Had he not killed the 2 he had to, 4 children would be here....blood is blood, babe, everytime.
i don't like one of my sisters, but best no one get on her or i'll finish it!


lame(ANGERTHING)mansterms..................

Just Robin
( Posted by: Robinbird On: 06/10/05 )

lamemansterms-meansLamemansterms
what.................................
( Posted by: lamemansterms On: 06/10/05 )

OK LAME...
must say, am as weird, queer, strange and absurdly LAMEwomansterms, as they come...
if you have a bio, might go there, then might not


one and only Robin
( Posted by: Robinbird On: 06/10/05 )

wtf is that suppose tpo be a threat...? lol whatever

you are all crazy and I hope now you see how nuts you are..

( Posted by: LamemansTerms [Member] On: June 16, 2005 )

contact CROWE
ZONER you had best be shutting your mouth with the allegations of me or my links which never existed...ever hear of slander jack ass---and crowe does know about everything you fools speak of...so keep it up maybe I'll get my way after all.......,I'll bet you are a tweaker for sure---only a drug addict could go arounbd calling the kettle black like you are......

( Posted by: LamemansTerms [Member] On: June 16, 2005 )

Zone Until
I'd agree with Andrew, except, I want everything I don't know now, no matter how strange, or ordinary, or insane or easily true.

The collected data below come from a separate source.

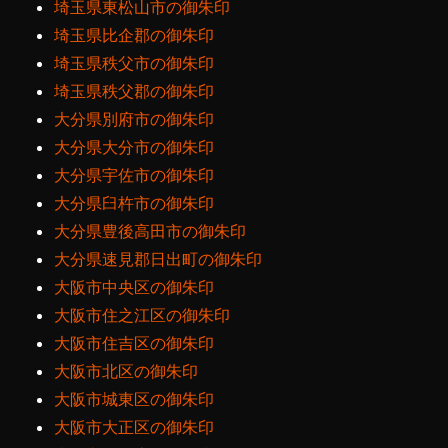
埼玉県東松山市の御朱印
埼玉県比企郡の御朱印
埼玉県秩父市の御朱印
埼玉県秩父郡の御朱印
大分県別府市の御朱印
大分県大分市の御朱印
大分県宇佐市の御朱印
大分県臼杵市の御朱印
大分県豊後高田市の御朱印
大分県速見郡日出町の御朱印
大阪市中央区の御朱印
大阪市住之江区の御朱印
大阪市住吉区の御朱印
大阪市北区の御朱印
大阪市城東区の御朱印
大阪市大正区の御朱印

When I read I want you to tell me what I forgot to see, the key details which explaine me, the ending of the story I never would have followed.

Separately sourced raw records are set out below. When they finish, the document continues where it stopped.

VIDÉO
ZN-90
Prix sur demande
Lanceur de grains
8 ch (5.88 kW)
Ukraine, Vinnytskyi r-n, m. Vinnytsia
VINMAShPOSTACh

You love. You want to die inside your love. What else? Give me the details I cannot live without.

Also, I hate that you've had to put up with a lot of the above. Please consider that a need for attention should be treated with the same considerations for fire -- simply cut off the supply of air.

In a majority of cases, leeches simply fall off.

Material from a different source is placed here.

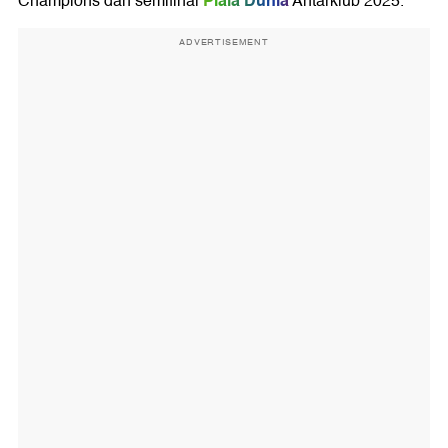
Piala Dunia
Champions dan semifinal
Antarklub 2025.
ADVERTISEMENT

( Posted by: hazelfaern [Member] On: June 16, 2005 )

Crazy 5150 WHAT?
who ever you are, you did not tell my words like I said, nor did you give the whole comment...
so the way I look at it you are using me, who ever you are, wish you the best...

These comments are in lamemanTerms poem
The big the bad for billy

something, like that..........Robin

( Posted by: Robinbird [Member] On: June 16, 2005 )

hey
thanks! hazelfarn, I'm working on making my poems better sounding thanks.. Felinewhip , I mean this in a totally cool way but I think that you got some big balls and your lot braver than some dudes around here man!

( Posted by: ZonerZone [Member] On: June 16, 2005 )

hairy cub
Hey hairy cub--------dude feline whip are you out of your mind? ...this is what I am talking about misconstruing things----look at the top of the page I gave my honest critique and its right on what is sad is that you people blow smoke up this guys ass and tell him its good, its not-it is cliche and nothing too original about it. But whatever this is your role of the one who gets their coment out ----of and running in the morning. I would like nothing more than to squash this but where do you get off saying I will not let this go? and that all these people are forgiving me? what are you talking about-those people freakin jump the bandwagon every chance possible are you dumb look at every page --god this is so annoying its becomming more fun---goodbye hairy cub

( Posted by: lamemansterms [Member] On: June 16, 2005 )

Playground Antics
Take it to PM.

This is between only you two now.

Take it to PM.

Take it to PM.

Take it to PM.

Take it to PM.

Take it to PM.

Take it to PM.

( Posted by: GibsonGirl [Member] On: June 16, 2005 )

hey- its my thread!
Its LameOman that has to leave!

felinewhip your cool to stay and comment on my thread as much as you want!



( Posted by: ZonerZone [Member] On: June 16, 2005 )

till I die

Zoner,

This is a cool poem...it's nice to remember that heated chemistry that one experiences in the early years. Cherish them because as time goes by it is rarely the same. If that makes any sense
to you,

macbeth

( Posted by: macbeth [Member] On: June 16, 2005 )

I musta Zoned out

I read this some time ago and was sure I had commented, but in rereading it just now I see I was mistaken. I guess I got lost in the comments.

I feel that this speaks from the heart (and loins) of a healthy man-boy, in his own native tongue. I'm not seventeen but once upon a time I was. This rocks.